*** Begin section ***

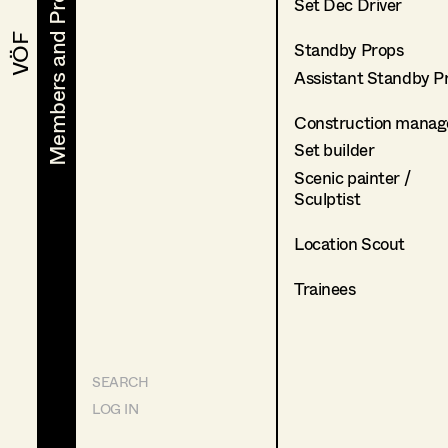
Members and Projects
Members and Projects
Set Dec Driver
VÖF
VÖF
Standby Props
Assistant Standby P
Construction manag
Set builder
Scenic painter /
Sculptist
Location Scout
Trainees
SEARCH
LOG IN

*** End section ***

— Activity —
An exact copy of every line from the one containing "Set builder" through the last line of the entries is required; please add nothing.

— Exercise solution —
Set builder
Scenic painter /
Sculptist
Location Scout
Trainees
SEARCH
LOG IN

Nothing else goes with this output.